In my eyes, Richard Sears was the original retail disruptor. The catalog changed the course for shopping, and Mr. Sears wrote the catalogs himself. Sears, Roebuck & Co. was the Amazon of the 19th and 20th centuries. The company experienced massive growth by selling a wide range of goods to rural areas that previously had no convenient access. Most of the merchandise traveled by train. It ushered in a new age for logistics. It opened new markets. Efficiencies of transport continued to garner attention.

A century later, a student at Yale wrote a paper about the limitations of service by air freight companies. That was in 1965. His name was Frederick Smith. Mr. Smith bought a controlling interest in an aviation company in Arkansas. The company shipped 186 packages in 14 small aircrafts from Memphis on its first day. That was 1973. It was the beginning of FedEx. Today, Mr. Smith is still the boss.

Logistics: It's everything in the shipping business, and it's been tested big time during the pandemic. UPS came up with the simple slogan "We Love Logistics." That replaced the much less popular "What can brown do for you?" FedEx has its own catchy slogan: "The World on Time"

The connected world has packages shipped round the clock, around the world. Nearly 500 million pieces of mail are delivered every day by the U.S. Postal Service, and nearly 35 million packages are estimated to be delivered each day by FedEx and UPS.

Arguably, the most important part of e-commerce is shipping. It's the moment of truth that defines the experience. Logistics must be efficient and accurate. Of course, that element is completely invisible to the customer. They only know whether the package arrived on time and in good shape. There's so much that happens along the way.

What's delivery going to look like in the future? Here's a concept that's becoming a reality. A startup named Kiwibot builds delivery robots. These bots have a camera enabling them to navigate around objects. They are semi-autonomous. That means they are controlled and supported remotely by humans. These remote operators provide path planning and adjustments along the route and can take direct control of the bot if there's a problem. That's the internet of things in motion.

Ultimately, if robots are developed to be less reliant on humans, they could be used in hospitals, warehouses, prisons, airports, military combat missions and so many other areas. The opportunity ahead is seemingly limitless.
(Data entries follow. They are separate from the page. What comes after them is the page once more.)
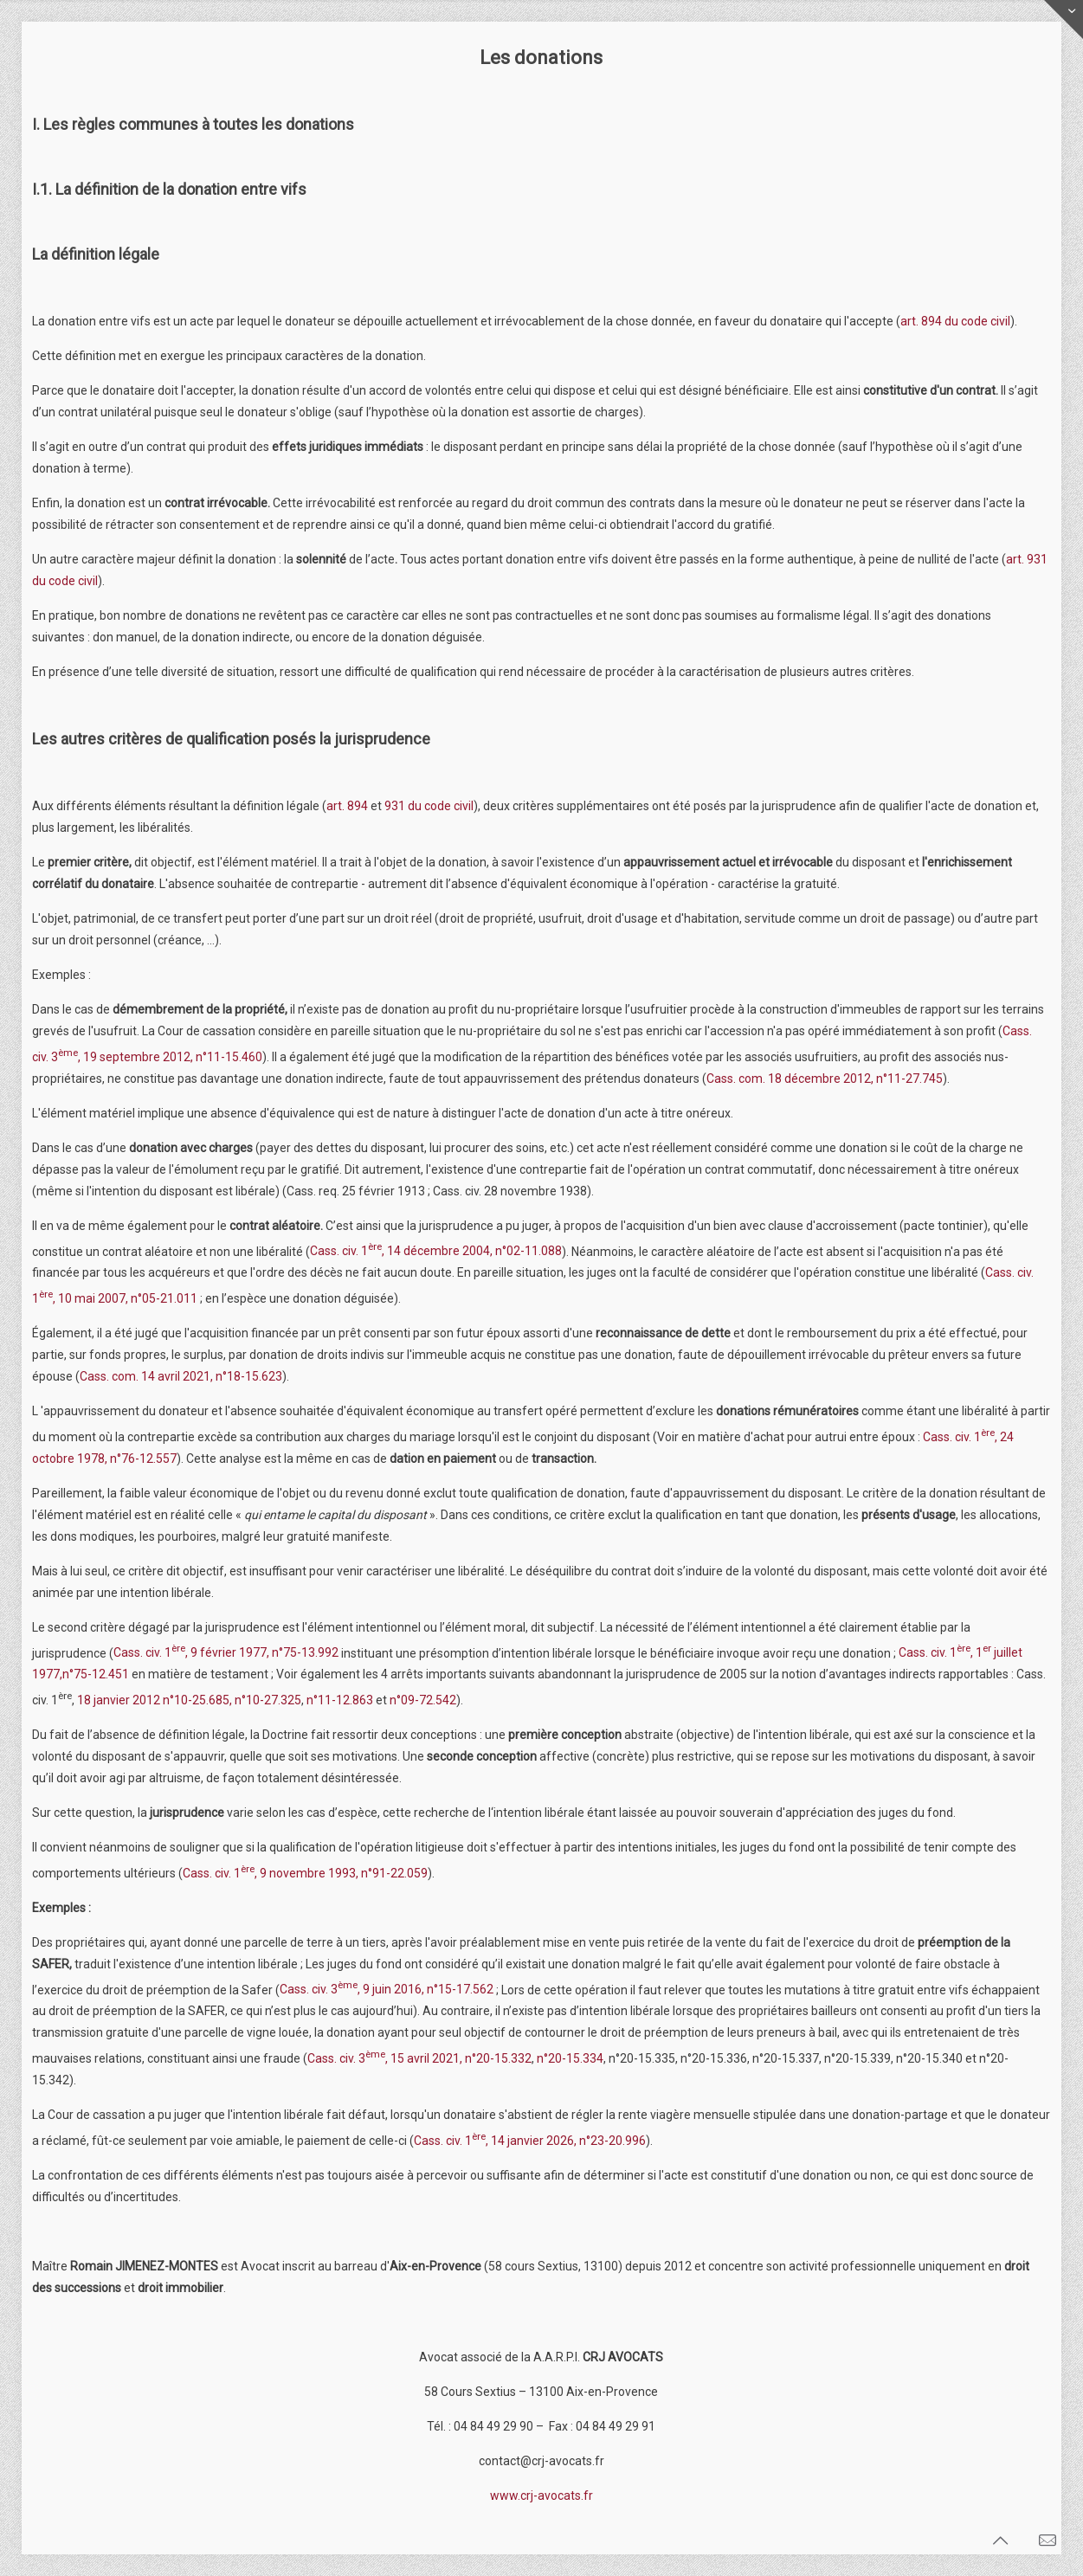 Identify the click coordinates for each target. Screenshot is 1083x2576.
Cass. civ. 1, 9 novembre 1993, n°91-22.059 (305, 1873)
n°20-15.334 (570, 2058)
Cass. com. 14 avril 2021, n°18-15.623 (181, 1376)
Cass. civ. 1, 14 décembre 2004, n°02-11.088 (436, 1251)
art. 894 (347, 806)
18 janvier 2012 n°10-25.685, (154, 1700)
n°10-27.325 (268, 1700)
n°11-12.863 (339, 1700)
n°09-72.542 (423, 1700)
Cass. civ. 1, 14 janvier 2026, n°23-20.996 (530, 2141)
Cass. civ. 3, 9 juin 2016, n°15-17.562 (388, 1989)
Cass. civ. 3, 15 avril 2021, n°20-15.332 (419, 2058)
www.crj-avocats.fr (541, 2495)
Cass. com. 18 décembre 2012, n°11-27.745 (824, 1078)
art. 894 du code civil (955, 321)
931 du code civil (429, 806)
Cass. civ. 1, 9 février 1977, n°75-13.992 (225, 1652) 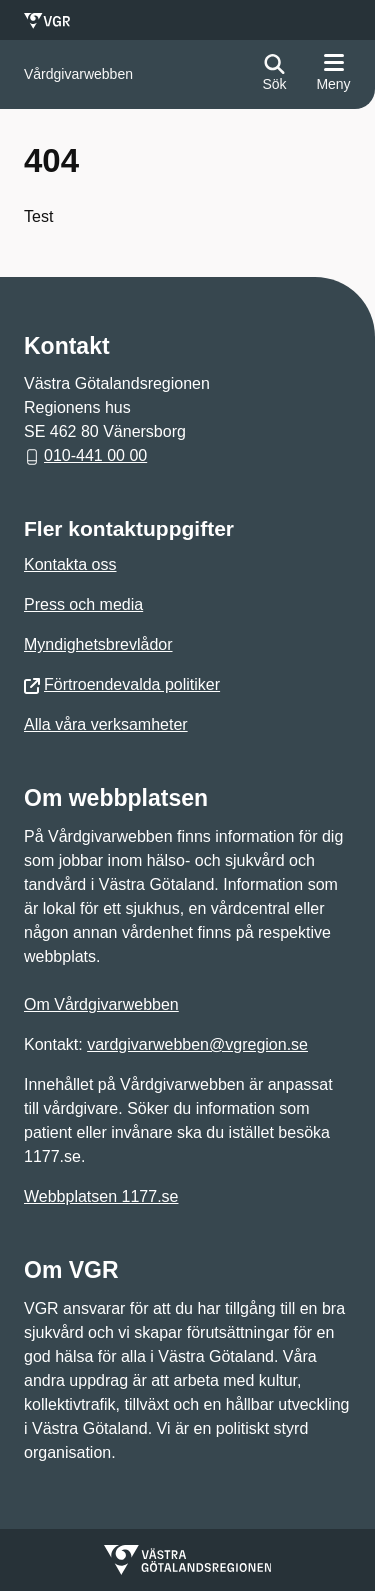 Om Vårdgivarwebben (101, 1004)
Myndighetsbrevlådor (98, 644)
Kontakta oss (70, 564)
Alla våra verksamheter (106, 724)
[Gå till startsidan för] (78, 74)
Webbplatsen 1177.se (101, 1196)
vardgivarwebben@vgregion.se (197, 1044)
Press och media (83, 604)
Automation continues to drive delivery and logistics. Efficiencies keep improving with scale. Many people are concerned that it comes at the expense of jobs. That is true to an extent. But increased efficiencies and automation reduce costs, which benefit the consumer. Besides, many of the automated tasks are jobs people generally don't want. Machines also play an important role in safety, performing tasks that might be dangerous for human labor.

Innovation is the key ingredient to the American way. Our history is littered with it.

Here's what I see in our future: Retail will still have stores. The stores will have a synchronized relationship with the worldwide web. Delivery is a must; Covid-19 simply accelerated the irreversible trend. Logistical sophistication will make it happen.

Whatever the new normal will look like, it will be innovative, and the American consumer will want it. It's no longer about the future. The future is now. Knowledge is power.